PDF Scraping in R with tabulizer

[This article was first published on business-science.io, and kindly contributed to R-bloggers]. (You can report issue about the content on this page here)
Want to share your content on R-bloggers? click here if you have a blog, or here if you don't.

This article comes from Jennifer Cooper, a new student in Business Science University. Jennifer is 35% complete with the 101 course – and shows off her progress in this PDF Scraping tutorial. Jennifer has an interest in understanding the plight of wildlife across the world, and uses her new data science skills to perform a useful analysis – scraping PDF tables of a Report on Endangered Species with the tabulizer R package and visualizing alarming trends with ggplot2.

Scraping PDFs and Analyzing Endangered Species

by Jennifer Cooper, Marketing Data Scientist at Skopos Financial

Hey, everybody! Hope everyone has had a great weekend 😀!!

I’ve been “heads down” this weekend working on a special R project. This week I gave myself a challenge to start using R at work and also come up with a project on the side that I could use to help review what I’ve learned so far in Business Science University’s DS4B 101-R course.

In addition to being passionate about data science, I also love animals and am concerned about the plight of wildlife across the world, particularly with climate change. I decided to take a look at data on critically endangered species.

The only information on Endangered Species I could find was in a PDF format, so I spent a lot of time trying to figure out the nuances of tabulizer for scraping PDF. I finally got it done tonight!

Through this process, I discovered I still need a lot more practice, so I’m going to continue seeing what I can do to apply it at work (figure out how to connect to our SQL database this week), carve out more time to practice, and I may write up an article on working with tabulizer and PDFs.

Interested in learning R? Join me in the 101 course.

My Workflow

Here’s a diagram of the workflow I used:

  1. Start with PDF

  2. Use tabulizer to extract tables

  3. Clean up data into “tidy” format using tidyverse (mainly dplyr)

  4. Visualize trends with ggplot2



My Code Workflow for PDF Scraping with tabulizer

Get the PDF

I analyzed the Critically Endangered Species PDF Report.

PDF Scrape and Exploratory Analysis

Step 1 – Load Libraries

Load the following libraries to follow along.

library(rJava)      # Needed for tabulizer
library(tabulizer)  # Handy tool for PDF Scraping
library(tidyverse)  # Core data manipulation and visualization libraries

Note that tabulizer depends on rJava, which may require some setup. Here are a few pointers:

  • Mac Users: If you have issues connecting Java to R, you can try running sudo R CMD javareconf in the Terminal (per this post)

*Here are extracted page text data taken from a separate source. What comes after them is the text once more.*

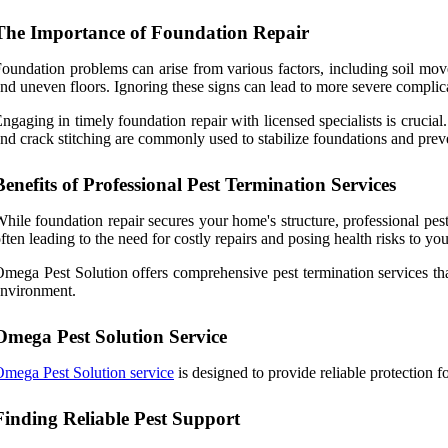
The Importance of Foundation Repair
oundation problems can arise from various factors, including soil move
nd uneven floors. Ignoring these signs can lead to more severe complica
ngaging in timely foundation repair with licensed specialists is crucial
nd crack stitching are commonly used to stabilize foundations and preve
Benefits of Professional Pest Termination Services
hile foundation repair secures your home's structure, professional pest
ften leading to the need for costly repairs and posing health risks to you
mega Pest Solution offers comprehensive pest termination services that
nvironment.
Omega Pest Solution Service
mega Pest Solution service
is designed to provide reliable protection f
Finding Reliable Pest Support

  • Windows Users: This blog article provides a step-by-step process for installing rJava on Windows machines.

Step 2 – Extracting the Tabular Data from PDF

The tabulizer package provides a suite of tools for extracting data from PDFs. The vignette, “Introduction to tabulizer” has a great overview of tabulizer’s features.

We’ll use the extract_tables() function to pull out each of the tables from the Endangered Species Report. This returns a list of data.frames.

# PDF Scrape Tables
endangered_species_scrape <- extract_tables(
    file   = "2019-09-23-tabulizer/endangered_species.pdf", 
    method = "decide", 
    output = "data.frame")

The table I’m interested in is the first one – the Critically Endangered Species. I’ll extract it using the pluck() function and convert it to a tibble() (the tidy data frame format). I see that I’m going to need to do a bit of cleanup.

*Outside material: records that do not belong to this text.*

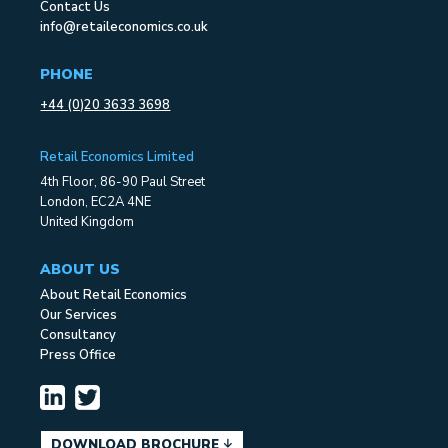
Contact Us
info@retaileconomics.co.uk
PHONE
+44 (0)20 3633 3698
Retail Economics Limited
4th Floor, 86-90 Paul Street
London, EC2A 4NE
United Kingdom
ABOUT US
About Retail Economics
Our Services
Consultancy
Press Office
DOWNLOAD BROCHURE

# Pluck the first table in the list
endangered_species_raw_tbl <- endangered_species_scrape %>% 
    pluck(1) %>% 
    as_tibble()

# Show first 6 rows
endangered_species_raw_tbl %>% head() %>% knitr::kable()
XX.1X.2X.3Critically.Endangered..CR.X.4X.5X.6X.7X.8
YearMammalsBirdsReptilesAmphibians Fishes InsectsMolluscsOther invertebratesNAPlantsFungi & protists
2019203224303575 549 311658263NA3,02714
2018201224287550 486 300633252NA2,87914
2017202222266552 468 273625243NA2,72210
2016204225237546 461 226586211NA2,5068
2015209218180528 446 176576209NA2,3475

Step 3 – Clean Up Column Names

Next, I want to start by cleaning up the names in my data – which are actually in the first row. I’ll use a trick using slice() to grab the first row, and the new pivot_longer() function to transpose and extract the column names that are in row 1. I can then set_names() and remove row 1.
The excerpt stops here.